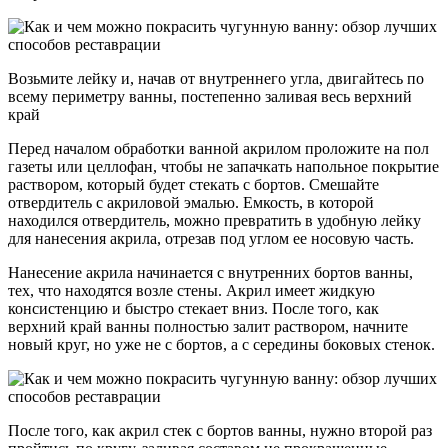
Возьмите лейку и, начав от внутреннего угла, двигайтесь по
всему периметру ванны, постепенно заливая весь верхний
край
Перед началом обработки ванной акрилом проложите на пол
газеты или целлофан, чтобы не запачкать напольное покрытие
раствором, который будет стекать с бортов. Смешайте
отвердитель с акриловой эмалью. Емкость, в которой
находился отвердитель, можно превратить в удобную лейку
для нанесения акрила, отрезав под углом ее носовую часть.
Нанесение акрила начинается с внутренних бортов ванны,
тех, что находятся возле стены. Акрил имеет жидкую
консистенцию и быстро стекает вниз. После того, как
верхний край ванны полностью залит раствором, начните
новый круг, но уже не с бортов, а с середины боковых стенок.
После того, как акрил стек с бортов ванны, нужно второй раз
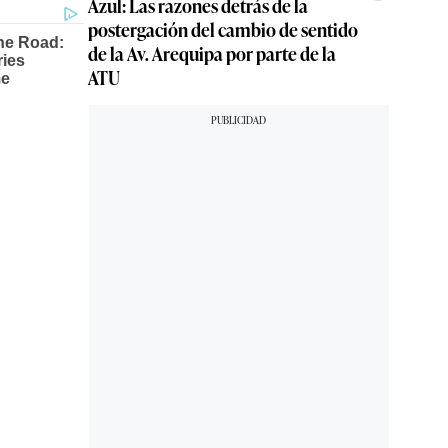
Azul: Las razones detrás de la
postergación del cambio de sentido
de la Av. Arequipa por parte de la
ATU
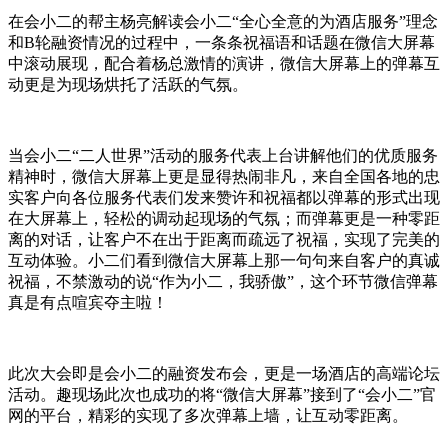
在会小二的帮主杨亮解读会小二“全心全意的为酒店服务”理念
和B轮融资情况的过程中，一条条祝福语和话题在微信大屏幕
中滚动展现，配合着杨总激情的演讲，微信大屏幕上的弹幕互
动更是为现场烘托了活跃的气氛。
当会小二“二人世界”活动的服务代表上台讲解他们的优质服务
精神时，微信大屏幕上更是显得热闹非凡，来自全国各地的忠
实客户向各位服务代表们发来赞许和祝福都以弹幕的形式出现
在大屏幕上，轻松的调动起现场的气氛；而弹幕更是一种零距
离的对话，让客户不在出于距离而疏远了祝福，实现了完美的
互动体验。小二们看到微信大屏幕上那一句句来自客户的真诚
祝福，不禁激动的说“作为小二，我骄傲”，这个环节微信弹幕
真是有点喧宾夺主啦！
此次大会即是会小二的融资发布会，更是一场酒店的高端论坛
活动。趣现场此次也成功的将“微信大屏幕”接到了“会小二”官
网的平台，精彩的实现了多次弹幕上墙，让互动零距离。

:: Work to be completed ::
Please reproduce the entries above exactly, from their first line to the line holding "тех, что находятся" inclusive, and nothing else; the pictures stay out.

:: Response to the task ::
Возьмите лейку и, начав от внутреннего угла, двигайтесь по
всему периметру ванны, постепенно заливая весь верхний
край
Перед началом обработки ванной акрилом проложите на пол
газеты или целлофан, чтобы не запачкать напольное покрытие
раствором, который будет стекать с бортов. Смешайте
отвердитель с акриловой эмалью. Емкость, в которой
находился отвердитель, можно превратить в удобную лейку
для нанесения акрила, отрезав под углом ее носовую часть.
Нанесение акрила начинается с внутренних бортов ванны,
тех, что находятся возле стены. Акрил имеет жидкую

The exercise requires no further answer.